» Input for this task:

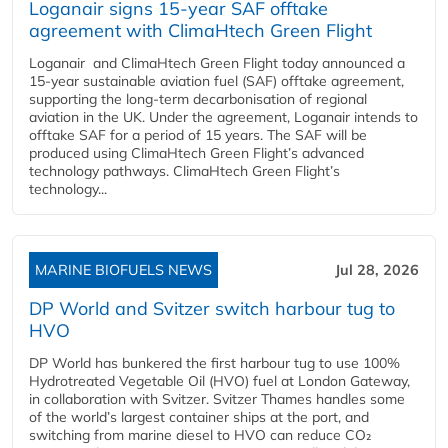
Loganair signs 15-year SAF offtake
agreement with ClimaHtech Green Flight
Loganair and ClimaHtech Green Flight today announced a
15-year sustainable aviation fuel (SAF) offtake agreement,
supporting the long-term decarbonisation of regional
aviation in the UK. Under the agreement, Loganair intends to
offtake SAF for a period of 15 years. The SAF will be
produced using ClimaHtech Green Flight’s advanced
technology pathways. ClimaHtech Green Flight’s
technology...
MARINE BIOFUELS NEWS
Jul 28, 2026
DP World and Svitzer switch harbour tug to
HVO
DP World has bunkered the first harbour tug to use 100%
Hydrotreated Vegetable Oil (HVO) fuel at London Gateway,
in collaboration with Svitzer. Svitzer Thames handles some
of the world’s largest container ships at the port, and
switching from marine diesel to HVO can reduce CO₂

» Work to complete:
From the first line to the last, restate the entries exactly, without pictures.

» The answer:
Loganair signs 15-year SAF offtake
agreement with ClimaHtech Green Flight
Loganair and ClimaHtech Green Flight today announced a
15-year sustainable aviation fuel (SAF) offtake agreement,
supporting the long-term decarbonisation of regional
aviation in the UK. Under the agreement, Loganair intends to
offtake SAF for a period of 15 years. The SAF will be
produced using ClimaHtech Green Flight’s advanced
technology pathways. ClimaHtech Green Flight’s
technology...
MARINE BIOFUELS NEWS
Jul 28, 2026
DP World and Svitzer switch harbour tug to
HVO
DP World has bunkered the first harbour tug to use 100%
Hydrotreated Vegetable Oil (HVO) fuel at London Gateway,
in collaboration with Svitzer. Svitzer Thames handles some
of the world’s largest container ships at the port, and
switching from marine diesel to HVO can reduce CO₂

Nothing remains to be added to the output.